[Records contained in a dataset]

┄┄┄┄┄┄┄┄┄┄

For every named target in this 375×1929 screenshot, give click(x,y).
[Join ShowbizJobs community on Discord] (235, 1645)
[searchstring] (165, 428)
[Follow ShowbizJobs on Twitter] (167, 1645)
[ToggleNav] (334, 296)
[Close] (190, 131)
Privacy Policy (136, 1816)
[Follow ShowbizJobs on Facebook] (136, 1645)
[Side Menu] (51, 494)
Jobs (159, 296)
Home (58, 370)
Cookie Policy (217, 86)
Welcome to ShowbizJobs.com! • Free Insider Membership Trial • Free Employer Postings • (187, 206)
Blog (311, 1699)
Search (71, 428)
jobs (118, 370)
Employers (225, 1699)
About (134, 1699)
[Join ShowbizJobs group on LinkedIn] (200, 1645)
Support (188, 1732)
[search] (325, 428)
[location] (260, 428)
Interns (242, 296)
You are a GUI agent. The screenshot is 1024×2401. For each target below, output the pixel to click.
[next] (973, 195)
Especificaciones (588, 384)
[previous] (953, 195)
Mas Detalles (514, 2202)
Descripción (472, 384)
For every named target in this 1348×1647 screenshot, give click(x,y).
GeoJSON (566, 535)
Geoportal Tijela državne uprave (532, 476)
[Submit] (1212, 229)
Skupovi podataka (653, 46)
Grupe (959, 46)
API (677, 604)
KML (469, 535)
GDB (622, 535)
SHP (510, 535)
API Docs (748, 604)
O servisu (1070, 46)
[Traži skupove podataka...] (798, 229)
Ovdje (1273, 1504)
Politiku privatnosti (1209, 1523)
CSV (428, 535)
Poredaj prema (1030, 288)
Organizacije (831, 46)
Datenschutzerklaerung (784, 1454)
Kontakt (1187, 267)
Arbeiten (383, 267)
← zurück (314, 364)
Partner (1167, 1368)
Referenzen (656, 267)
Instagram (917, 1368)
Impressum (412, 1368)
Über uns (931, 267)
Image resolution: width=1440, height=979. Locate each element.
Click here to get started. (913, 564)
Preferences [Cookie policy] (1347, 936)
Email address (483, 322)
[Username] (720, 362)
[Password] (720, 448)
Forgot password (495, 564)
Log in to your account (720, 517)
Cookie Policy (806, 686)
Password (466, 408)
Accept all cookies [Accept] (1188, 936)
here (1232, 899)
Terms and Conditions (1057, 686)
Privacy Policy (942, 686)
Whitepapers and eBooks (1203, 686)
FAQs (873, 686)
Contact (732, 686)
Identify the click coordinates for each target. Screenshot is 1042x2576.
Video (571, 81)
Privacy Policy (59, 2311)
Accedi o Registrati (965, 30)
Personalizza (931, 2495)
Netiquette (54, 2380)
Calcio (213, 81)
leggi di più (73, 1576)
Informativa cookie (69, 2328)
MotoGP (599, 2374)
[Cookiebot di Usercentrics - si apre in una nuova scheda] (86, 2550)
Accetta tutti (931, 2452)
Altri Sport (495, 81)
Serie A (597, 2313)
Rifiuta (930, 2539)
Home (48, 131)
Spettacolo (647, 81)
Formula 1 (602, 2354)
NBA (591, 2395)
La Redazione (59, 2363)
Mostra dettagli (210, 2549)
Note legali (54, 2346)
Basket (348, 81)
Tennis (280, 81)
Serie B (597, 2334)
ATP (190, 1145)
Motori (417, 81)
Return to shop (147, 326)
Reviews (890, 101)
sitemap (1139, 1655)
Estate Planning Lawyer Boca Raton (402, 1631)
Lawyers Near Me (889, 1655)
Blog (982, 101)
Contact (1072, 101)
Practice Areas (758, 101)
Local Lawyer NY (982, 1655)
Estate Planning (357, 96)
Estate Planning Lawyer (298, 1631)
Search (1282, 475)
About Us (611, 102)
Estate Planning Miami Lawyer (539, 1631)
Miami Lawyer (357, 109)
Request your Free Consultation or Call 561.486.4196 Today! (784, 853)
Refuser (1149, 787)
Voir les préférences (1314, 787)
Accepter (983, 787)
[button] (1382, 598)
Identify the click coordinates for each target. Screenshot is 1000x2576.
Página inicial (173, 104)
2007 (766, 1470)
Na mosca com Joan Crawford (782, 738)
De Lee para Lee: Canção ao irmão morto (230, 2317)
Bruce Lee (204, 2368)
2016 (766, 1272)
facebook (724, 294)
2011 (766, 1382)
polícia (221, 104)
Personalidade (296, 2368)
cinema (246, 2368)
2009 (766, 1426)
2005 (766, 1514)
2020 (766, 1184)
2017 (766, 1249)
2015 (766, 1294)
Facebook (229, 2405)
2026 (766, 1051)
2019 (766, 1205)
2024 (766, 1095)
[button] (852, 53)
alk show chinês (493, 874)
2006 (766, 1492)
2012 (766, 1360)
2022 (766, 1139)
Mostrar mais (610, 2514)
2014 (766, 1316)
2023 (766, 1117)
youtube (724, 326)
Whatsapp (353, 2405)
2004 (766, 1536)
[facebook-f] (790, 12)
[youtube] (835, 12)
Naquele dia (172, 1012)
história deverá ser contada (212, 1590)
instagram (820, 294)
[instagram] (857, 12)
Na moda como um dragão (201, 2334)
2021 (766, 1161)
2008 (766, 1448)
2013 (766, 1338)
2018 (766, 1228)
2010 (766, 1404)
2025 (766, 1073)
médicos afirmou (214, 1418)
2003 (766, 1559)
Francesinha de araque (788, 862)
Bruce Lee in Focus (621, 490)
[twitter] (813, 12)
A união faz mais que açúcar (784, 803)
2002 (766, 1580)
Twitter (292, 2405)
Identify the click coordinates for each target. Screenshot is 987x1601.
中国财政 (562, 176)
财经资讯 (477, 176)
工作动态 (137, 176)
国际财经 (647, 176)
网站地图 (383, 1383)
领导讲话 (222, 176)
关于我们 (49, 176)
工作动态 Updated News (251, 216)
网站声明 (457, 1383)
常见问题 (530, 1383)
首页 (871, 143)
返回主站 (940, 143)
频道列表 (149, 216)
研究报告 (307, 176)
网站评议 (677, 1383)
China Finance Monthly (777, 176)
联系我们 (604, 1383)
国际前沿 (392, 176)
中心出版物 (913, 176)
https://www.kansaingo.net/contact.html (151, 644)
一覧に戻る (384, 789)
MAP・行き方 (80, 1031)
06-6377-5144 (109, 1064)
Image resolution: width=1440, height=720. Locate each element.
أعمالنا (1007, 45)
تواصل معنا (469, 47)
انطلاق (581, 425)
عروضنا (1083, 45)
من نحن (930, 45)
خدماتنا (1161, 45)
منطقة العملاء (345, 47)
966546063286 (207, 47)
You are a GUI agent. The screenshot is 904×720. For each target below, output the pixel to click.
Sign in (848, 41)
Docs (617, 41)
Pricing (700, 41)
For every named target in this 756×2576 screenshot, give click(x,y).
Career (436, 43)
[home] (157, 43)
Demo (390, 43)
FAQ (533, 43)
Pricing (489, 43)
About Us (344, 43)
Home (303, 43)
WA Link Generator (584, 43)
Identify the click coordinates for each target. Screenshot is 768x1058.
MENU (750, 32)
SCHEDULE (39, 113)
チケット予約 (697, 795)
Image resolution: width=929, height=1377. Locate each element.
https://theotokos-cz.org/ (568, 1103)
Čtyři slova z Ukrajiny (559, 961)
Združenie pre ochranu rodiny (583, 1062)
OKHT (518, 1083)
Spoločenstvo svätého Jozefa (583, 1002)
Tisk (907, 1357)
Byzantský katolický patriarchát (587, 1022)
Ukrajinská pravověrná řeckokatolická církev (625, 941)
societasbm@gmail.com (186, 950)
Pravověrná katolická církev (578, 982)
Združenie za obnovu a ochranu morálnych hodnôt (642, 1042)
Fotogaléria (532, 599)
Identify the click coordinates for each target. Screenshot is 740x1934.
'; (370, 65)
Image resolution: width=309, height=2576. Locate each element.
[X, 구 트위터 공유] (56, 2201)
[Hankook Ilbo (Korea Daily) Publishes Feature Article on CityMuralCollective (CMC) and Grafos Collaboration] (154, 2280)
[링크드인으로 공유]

┄┄┄┄┄┄┄┄┄┄

Action item: Copy exactly the stretch of data above from the line with "Bruce Lee (204, 2368)" through the line with "研究报告 (307, 176)", and omit all other lines.

Exercise solution:
Bruce Lee (204, 2368)
2016 (766, 1272)
facebook (724, 294)
2011 (766, 1382)
polícia (221, 104)
Personalidade (296, 2368)
cinema (246, 2368)
2009 (766, 1426)
2005 (766, 1514)
2020 (766, 1184)
2017 (766, 1249)
2015 (766, 1294)
Facebook (229, 2405)
2026 (766, 1051)
2019 (766, 1205)
2024 (766, 1095)
[button] (852, 53)
alk show chinês (493, 874)
2006 (766, 1492)
2012 (766, 1360)
2022 (766, 1139)
Mostrar mais (610, 2514)
2014 (766, 1316)
2023 (766, 1117)
youtube (724, 326)
Whatsapp (353, 2405)
2004 (766, 1536)
[facebook-f] (790, 12)
[youtube] (835, 12)
Naquele dia (172, 1012)
história deverá ser contada (212, 1590)
instagram (820, 294)
[instagram] (857, 12)
Na moda como um dragão (201, 2334)
2021 (766, 1161)
2008 (766, 1448)
2013 (766, 1338)
2018 (766, 1228)
2010 (766, 1404)
2025 (766, 1073)
médicos afirmou (214, 1418)
2003 (766, 1559)
Francesinha de araque (788, 862)
Bruce Lee in Focus (621, 490)
[twitter] (813, 12)
A união faz mais que açúcar (784, 803)
2002 (766, 1580)
Twitter (292, 2405)
Identify the click coordinates for each target. Screenshot is 987x1601.
中国财政 (562, 176)
财经资讯 (477, 176)
工作动态 (137, 176)
国际财经 (647, 176)
网站地图 (383, 1383)
领导讲话 (222, 176)
关于我们 (49, 176)
工作动态 Updated News (251, 216)
网站声明 (457, 1383)
常见问题 (530, 1383)
首页 (871, 143)
返回主站 (940, 143)
频道列表 (149, 216)
研究报告 (307, 176)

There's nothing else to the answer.